=== EXERCISE INSTRUCTIONS ===
Exact reproduction, images excluded: write out the records below.

=== MATERIAL FOR THIS EXERCISE ===
__________

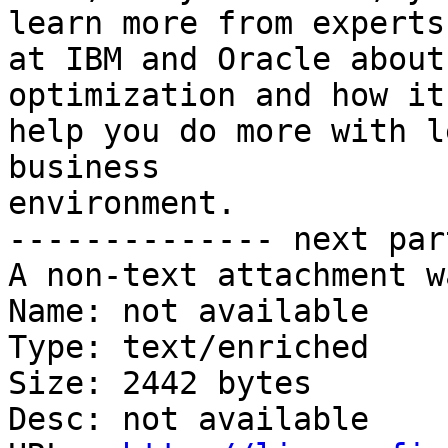
learn more from experts 
at IBM and Oracle about
optimization and how it
help you do more with l
business  

environment. 

-------------- next par
A non-text attachment w
Name: not available

Type: text/enriched

Size: 2442 bytes

Desc: not available
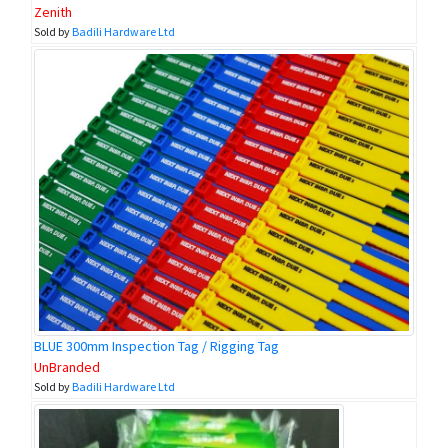
Zenith
Sold by
Badili Hardware Ltd
BLUE 300mm Inspection Tag / Rigging Tag
UnBranded
Sold by
Badili Hardware Ltd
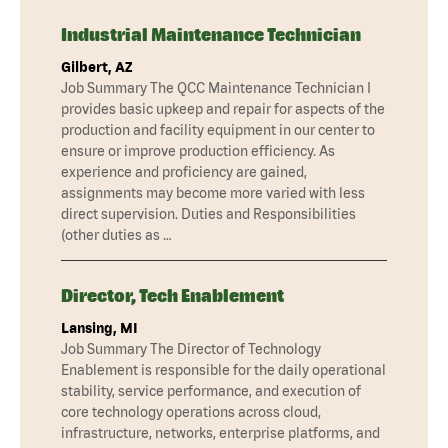
Industrial Maintenance Technician
Gilbert, AZ
Job Summary The QCC Maintenance Technician I
provides basic upkeep and repair for aspects of the
production and facility equipment in our center to
ensure or improve production efficiency. As
experience and proficiency are gained,
assignments may become more varied with less
direct supervision. Duties and Responsibilities
(other duties as …
Director, Tech Enablement
Lansing, MI
Job Summary The Director of Technology
Enablement is responsible for the daily operational
stability, service performance, and execution of
core technology operations across cloud,
infrastructure, networks, enterprise platforms, and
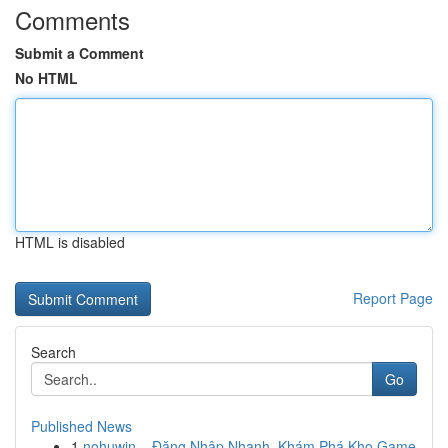
Comments
Submit a Comment
No HTML
HTML is disabled
Report Page
Search
Go
Published News
1
nohuwin – Đăng Nhập Nhanh, Khám Phá Kho Game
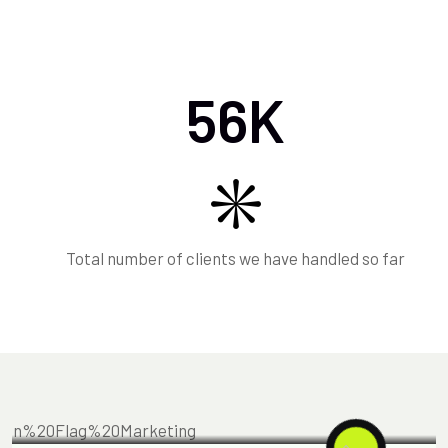
56
K
Total number of clients we have handled so far
MARKETING
FEBRUARY 18, 2025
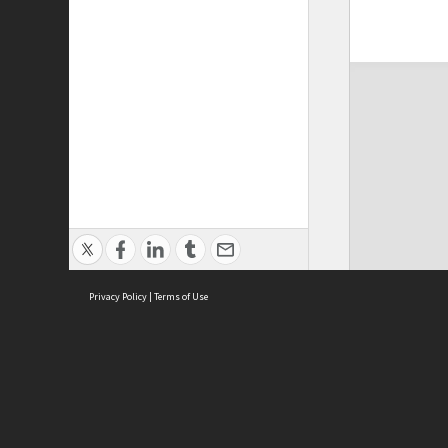
Privacy Policy
|
Terms of Use
ASC Home
Ter
Contact Us
Acce
Priv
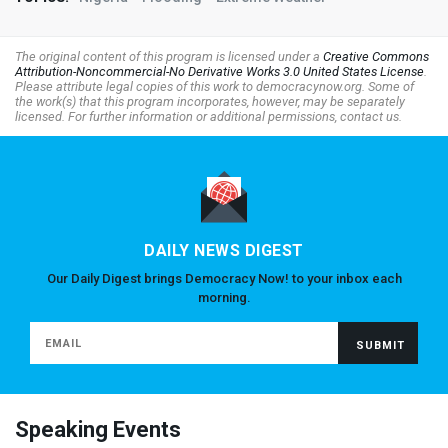
The original content of this program is licensed under a
Creative Commons
Attribution-Noncommercial-No Derivative Works 3.0 United States License
.
Please attribute legal copies of this work to democracynow.org. Some of
the work(s) that this program incorporates, however, may be separately
licensed. For further information or additional permissions, contact us.
DAILY NEWS DIGEST
Our Daily Digest brings Democracy Now! to your inbox each
morning.
Speaking Events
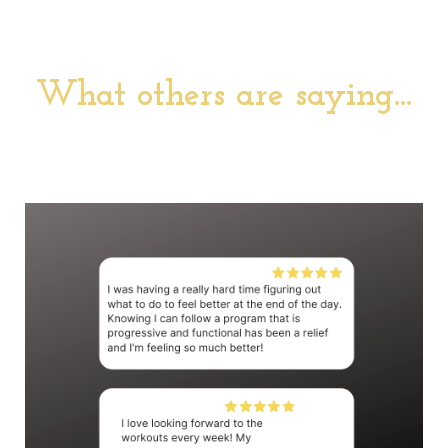
What others are saying...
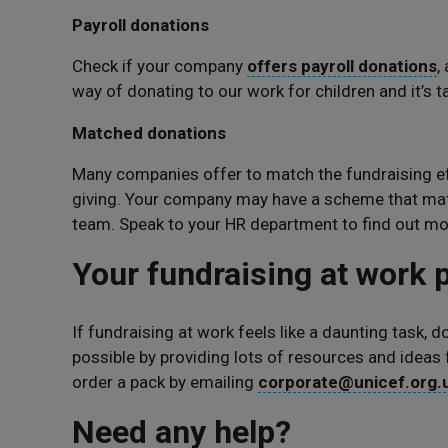
Payroll donations
Check if your company
offers payroll donations
,
way of donating to our work for children and it’s ta
Matched donations
Many companies offer to match the fundraising eff
giving. Your company may have a scheme that mat
team. Speak to your HR department to find out mo
Your fundraising at work
If fundraising at work feels like a daunting task, 
possible by providing lots of resources and ideas
order a pack by emailing
corporate@unicef.org.
Need any help?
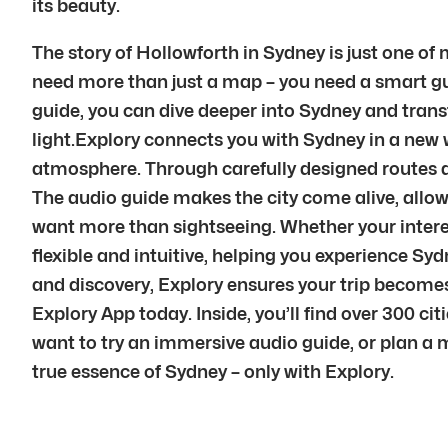
its beauty.
The story of Hollowforth in Sydney is just one of
need more than just a map – you need a smart gui
guide, you can dive deeper into Sydney and transfor
light.Explory connects you with Sydney in a new 
atmosphere. Through carefully designed routes a
The audio guide makes the city come alive, allowi
want more than sightseeing. Whether your interest 
flexible and intuitive, helping you experience Sy
and discovery, Explory ensures your trip become
Explory App today. Inside, you’ll find over 300 ci
want to try an immersive audio guide, or plan a 
true essence of Sydney – only with Explory.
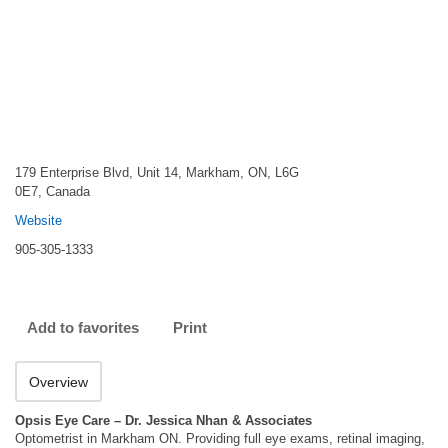
179 Enterprise Blvd, Unit 14, Markham, ON, L6G
0E7, Canada
Website
905-305-1333
Add to favorites
Print
Overview
Opsis Eye Care – Dr. Jessica Nhan & Associates
Optometrist in Markham ON. Providing full eye exams, retinal imaging,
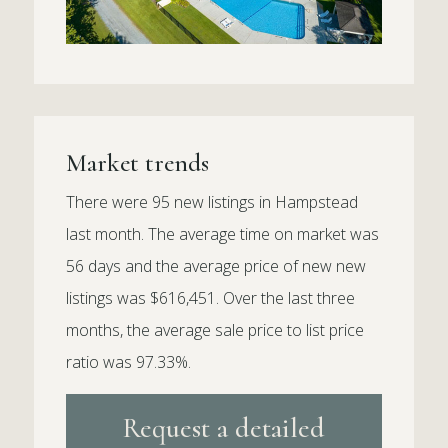
Market trends
There were 95 new listings in Hampstead
last month. The average time on market was
56 days and the average price of new new
listings was $616,451. Over the last three
months, the average sale price to list price
ratio was 97.33%.
Request a detailed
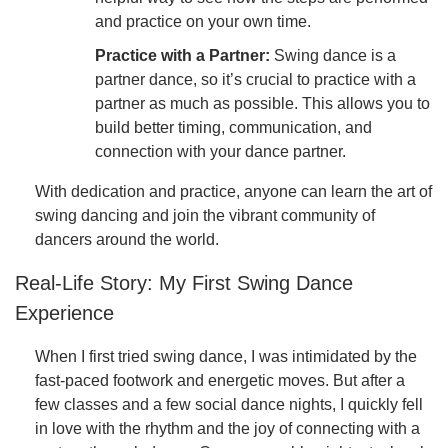
and practice on your own time.
Practice with a Partner:
Swing dance is a
partner dance, so it’s crucial to practice with a
partner as much as possible. This allows you to
build better timing, communication, and
connection with your dance partner.
With dedication and practice, anyone can learn the art of
swing dancing and join the vibrant community of
dancers around the world.
Real-Life Story: My First Swing Dance
Experience
When I first tried swing dance, I was intimidated by the
fast-paced footwork and energetic moves. But after a
few classes and a few social dance nights, I quickly fell
in love with the rhythm and the joy of connecting with a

__________

=== WRITTEN SOLUTION ===
learn more from experts 
at IBM and Oracle about
optimization and how it
help you do more with l
business  

environment. 

-------------- next par
A non-text attachment w
Name: not available

Type: text/enriched

Size: 2442 bytes

Desc: not available
Zenith
Sold by
Badili Hardware Ltd
BLUE 300mm Inspection Tag / Rigging Tag
UnBranded
Sold by
Badili Hardware Ltd
Industrial Maintenance Technician
Gilbert, AZ
Job Summary The QCC Maintenance Technician I
provides basic upkeep and repair for aspects of the
production and facility equipment in our center to
ensure or improve production efficiency. As
experience and proficiency are gained,
assignments may become more varied with less
direct supervision. Duties and Responsibilities
(other duties as …
Director, Tech Enablement
Lansing, MI
Job Summary The Director of Technology
Enablement is responsible for the daily operational
stability, service performance, and execution of
core technology operations across cloud,
infrastructure, networks, enterprise platforms, and
Comments
Submit a Comment
No HTML
HTML is disabled
Report Page
Search
Go
Published News
1
nohuwin – Đăng Nhập Nhanh, Khám Phá Kho Game
56
K
Total number of clients we have handled so far
MARKETING
FEBRUARY 18, 2025
Privacy Policy
|
Terms of Use
ASC Home
Ter
Contact Us
Acce
Priv
The original content of this program is licensed under a
Creative Commons
Attribution-Noncommercial-No Derivative Works 3.0 United States License
.
Please attribute legal copies of this work to democracynow.org. Some of
the work(s) that this program incorporates, however, may be separately
licensed. For further information or additional permissions, contact us.
DAILY NEWS DIGEST
Our Daily Digest brings Democracy Now! to your inbox each
morning.
Speaking Events
What others are saying...
Payroll donations
Check if your company
offers payroll donations
,
way of donating to our work for children and it’s ta
Matched donations
Many companies offer to match the fundraising eff
giving. Your company may have a scheme that mat
team. Speak to your HR department to find out mo
Your fundraising at work
If fundraising at work feels like a daunting task, 
possible by providing lots of resources and ideas
order a pack by emailing
corporate@unicef.org.
Need any help?
its beauty.
The story of Hollowforth in Sydney is just one of
need more than just a map – you need a smart gui
guide, you can dive deeper into Sydney and transfor
light.Explory connects you with Sydney in a new 
atmosphere. Through carefully designed routes a
The audio guide makes the city come alive, allowi
want more than sightseeing. Whether your interest 
flexible and intuitive, helping you experience Sy
and discovery, Explory ensures your trip become
Explory App today. Inside, you’ll find over 300 ci
want to try an immersive audio guide, or plan a 
true essence of Sydney – only with Explory.
179 Enterprise Blvd, Unit 14, Markham, ON, L6G
0E7, Canada
Website
905-305-1333
Add to favorites
Print
Overview
Opsis Eye Care – Dr. Jessica Nhan & Associates
Optometrist in Markham ON. Providing full eye exams, retinal imaging,
Market trends
There were 95 new listings in Hampstead
last month. The average time on market was
56 days and the average price of new new
listings was $616,451. Over the last three
months, the average sale price to list price
ratio was 97.33%.
Request a detailed
and practice on your own time.
Practice with a Partner:
Swing dance is a
partner dance, so it’s crucial to practice with a
partner as much as possible. This allows you to
build better timing, communication, and
connection with your dance partner.
With dedication and practice, anyone can learn the art of
swing dancing and join the vibrant community of
dancers around the world.
Real-Life Story: My First Swing Dance
Experience
When I first tried swing dance, I was intimidated by the
fast-paced footwork and energetic moves. But after a
few classes and a few social dance nights, I quickly fell
in love with the rhythm and the joy of connecting with a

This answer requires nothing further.